Девушка засмеялась, парень тоже.
— Кто ж, как не ты, целовал?
— Буйволенок целовал…
Парень рассмеялся, девушка тоже. Потом парень сказал:
— Осенью поженимся. За счет осени подари один поцелуй.
— Целуй, — сказала девушка и осторожно потянулась лицом к парню, так осторожно, словно к огню приближалась.
Потом парень слез с подводы, пустил буйволов вперед и сказал:
— Поведу их на водопой.
— Веди, — с лукавым равнодушием сказала девушка, потом свесила ноги с телеги и рассмеялась.
Близился закат, солнце пламенело над горными хребтами, буйволы шли навстречу солнцу, отчетливо чернея на фоне неба. Парень вел их к ручью, что протекал между тополями. Девушка запела для парня, запела очень тихо, еле слышно, скрывая в ладонях порозовевшее, то ли от поцелуя, то ли от заката, лицо.
Ходила любимая моя, сиялаПод солнышком.Ходила любимая моя, сияла…
Комитас остановился. Вокруг не было никого. Он нашел потерянную песню, ту маленькую, кристальную как росинка, песню. Он снова про себя повторил мелодию и радостно улыбнулся.
Издали слышалось мычание возвращающегося в деревню стада. Он повернул назад и зашагал к деревне.
Тяжелые были времена, такие тяжелые, что даже грустных песен не пелось, а он возвращался домой, без конца повторяя и повторяя маленькую веселую песенку:
Ходила любимая моя, сияла…
Перевела С. Казарян
Антуни[8]
Под стенами монастыря ночевали беженцы. Сироты с мешками на спинах ходили по домам, пели грустные песни, собирали хлеб и умирали от голода.
Архимандрит поднял голову и взглянул на учеников. Утром за восточной стеной монастыря снова подобрали пять трупов.
— Сегодня не будем петь, — сказал он.
В классе царило молчание, каменное молчание.
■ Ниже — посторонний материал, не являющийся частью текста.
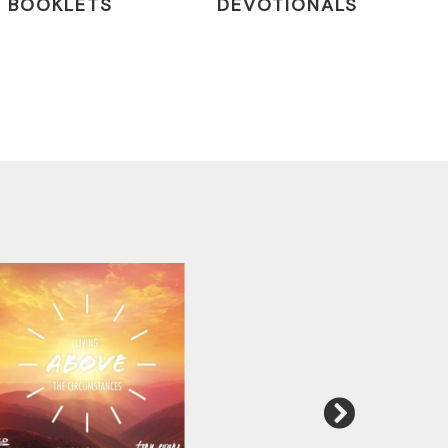
BOOKLETS
DEVOTIONALS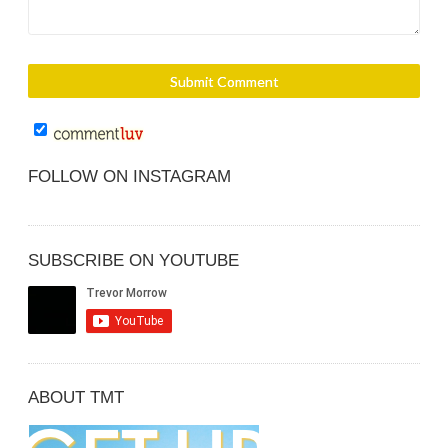
FOLLOW ON INSTAGRAM
SUBSCRIBE ON YOUTUBE
ABOUT TMT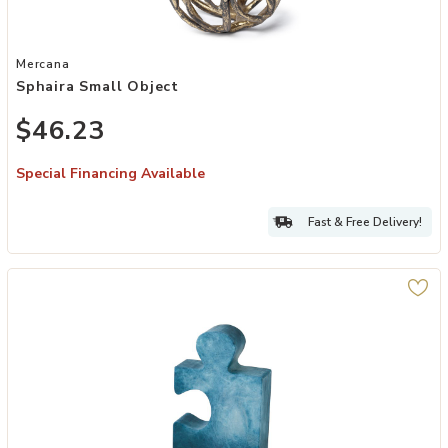
Add Sphaira Small Object to your Wishlist
Mercana
Sphaira Small Object
$46.23
Special Financing Available
Fast & Free Delivery!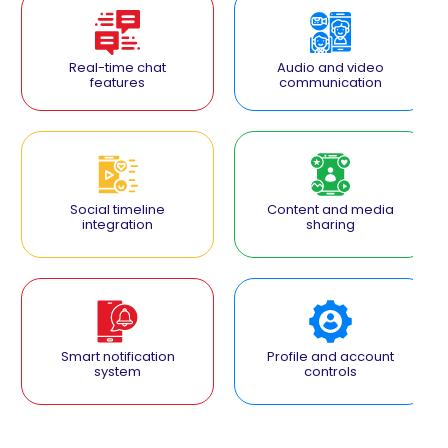
Real-time chat
Audio and video
features
communication
Social timeline
Content and media
integration
sharing
Smart notification
Profile and account
system
controls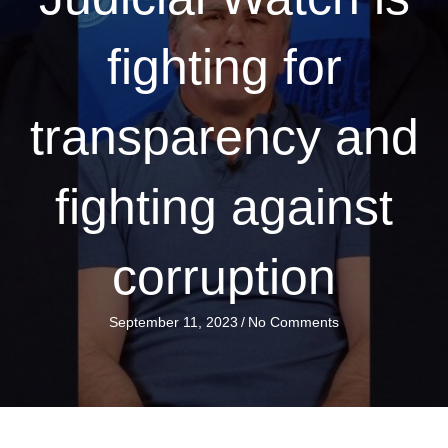
fighting for
transparency and
fighting against
corruption
September 11, 2023
/
No Comments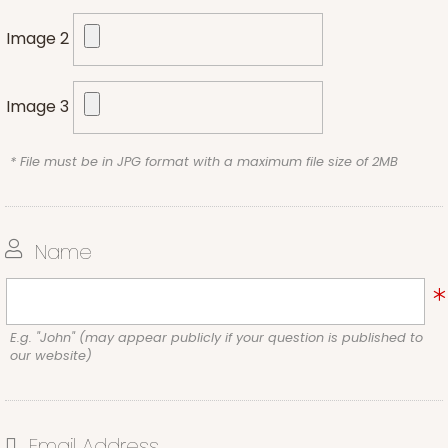
Image 2
Image 3
* File must be in JPG format with a maximum file size of 2MB
Name
E.g. "John" (may appear publicly if your question is published to
our website)
Email Address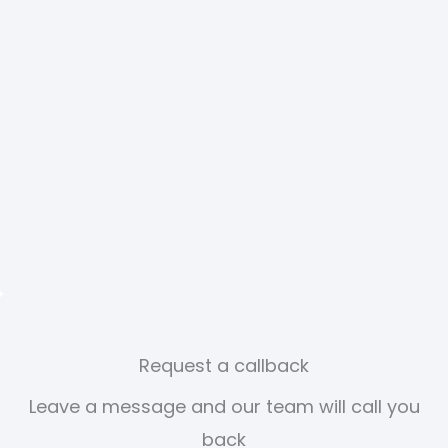
Request a callback
Leave a message and our team will call you
back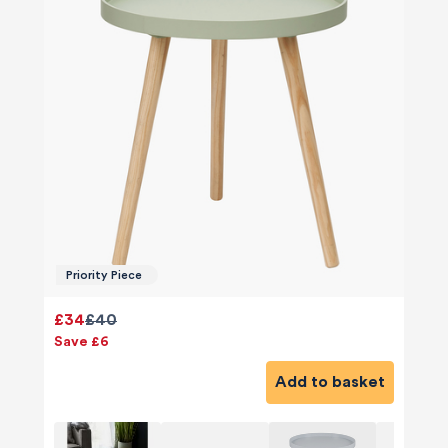
Priority Piece
£34
£40
Save £6
Add to basket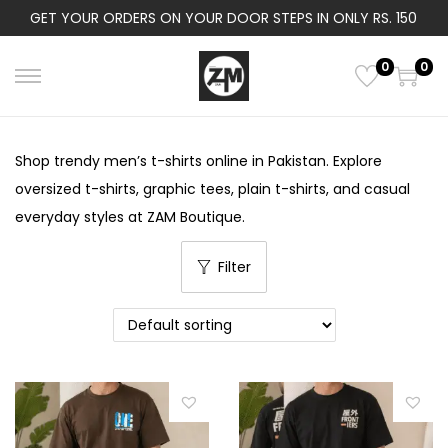
GET YOUR ORDERS ON YOUR DOOR STEPS IN ONLY RS. 150
0
0
S
S
k
k
i
i
Shop trendy men’s t-shirts online in Pakistan. Explore
p
p
oversized t-shirts, graphic tees, plain t-shirts, and casual
t
t
everyday styles at ZAM Boutique.
o
o
n
c
Filter
a
o
v
n
i
t
g
e
a
n
t
t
Кто-то из учеников выронил из рук «Родную речь», смущенно нагнулся и поднял книгу.
Снаружи, из храма, донесся заунывный перезвон колоколов, словно то были не колокола, а сломленные скорбью человеческие сердца… Затем умолкли колокола, и класс наполнился задумчивой тишиной.
— Откройте тетради для рисования, — точно испугавшись молчания, проговорил архимандрит и с шумом отодвинул стул, как бы желая разорвать в клочья эту гнетущую тишину.
Ученики осторожно достали тетради.
— Рисуйте, — сказал архимандрит и подошел к окну.
В открытое окно был виден монастырский двор. У дымившего очага стояла молодая беженка, окруженная уцепившимися за ее подол детьми. «Что это она варит?» — подумал Комитас и обернулся.
Никто не рисовал.
— Рисуйте, — повторил архимандрит, — нарисуйте, что хотите.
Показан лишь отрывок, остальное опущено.